Anyone who climbs aboard a vessel this time of the year and heads for the open ocean off O‘ahu can expect to see humpback whales. There are so many of them that most boat companies don’t hesitate to guarantee sightings. (It’s hard to miss a 40-ton humpback when it propels its 45-foot bulk to the surface, and then disappears in an enormous salt-water splash!)
Every year, humpback whales swim 3,000 miles from their summer feeding grounds in Alaska to mate and calve in Hawai‘i’s clear, warm waters. The first humpback of the 2019-20 season was spotted on Oct. 1, 2019 in waters off Kaua‘i’s northwest coast. Generally, numbers peak in late December through mid-April.
Protected under endangered species laws, the humpback population is growing. In fact, an estimated 10,000 humpbacks are expected to cruise through Hawai‘i’s waters this season, coming and going at their own pace.
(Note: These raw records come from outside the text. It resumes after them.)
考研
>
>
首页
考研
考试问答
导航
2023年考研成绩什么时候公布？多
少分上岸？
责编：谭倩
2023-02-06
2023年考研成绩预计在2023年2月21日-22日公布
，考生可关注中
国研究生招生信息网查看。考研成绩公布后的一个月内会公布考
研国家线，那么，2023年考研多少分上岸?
Humpbacks exhibit a variety of behaviors that should be visible in one form or another from boats and shoreline lookouts. You might see a whale blow, which refers to the act of breathing and the cloud of water vapor produced above the animal’s head during the process of exhalation. You might see a tail slap, a pectoral slap or-if you’re lucky-a breach. This watery pirouette occurs when a whale propels itself out of the water, generally clearing the surface with two-thirds (or more) of its body. Then, in an amazing feat of marine gymnastics, the animal will throw one pectoral fin out to the side, and turn in the air about its longitudinal axis. Whales do not technically spout water. Actually, they are letting out air through a blowhole at 300 miles per hour. Humpbacks are clever, resourceful and agile creatures. And the males, though they don’t have vocal cords, have developed an amazing ability to sing. Hear their complicated tunes over hydrophones (available aboard most whale-watching vessels). Curiosity is another trait known to humpbacks, so they may not be timid about approaching boats and will often go out of their way to interact with humans. It’s illegal to get closer than 100 yards from a humpback. Though the humpbacks are the seasonal stars of the show, the waters off this island are home to substantial populations of lower-profile whales that are here year-round and equally intriguing to observe, like the false killer whale, pilot whale, pygmy whale, beaked whale, melon-headed whale and even the sperm whale. There are many ways to observe a humpback whale in the wild. Snorkel cruises are a good bet, and powered rafts and fishing boats also travel humpback territory. Atlantis Adventures offers several whale-watch cruises, with guaranteed sightings or the return cruise is free. Makapu‘u point lighthouse trail, located within Ka Iwi state scenic shoreline on O‘ahu’s southernmost point, offers great opportunities to spot whales all along the 2-mile out-and-back paved hiking route. To get to Makapu‘u point, go east past Sandy Beach Park on Kalaniana‘ole Highway until you see a sign on the right. Visitors can park for free in the lot at the base of the trail. Other good shoreline viewing sites around the island can be found at Ka‘ena Point (West O‘ahu), Halona Blowhole Lookout and Hanauma Bay (South Shore), Shark’s Cove and Turtle Bay Resort (North Shore), and Lanikai Beach on the Windward Side of the island.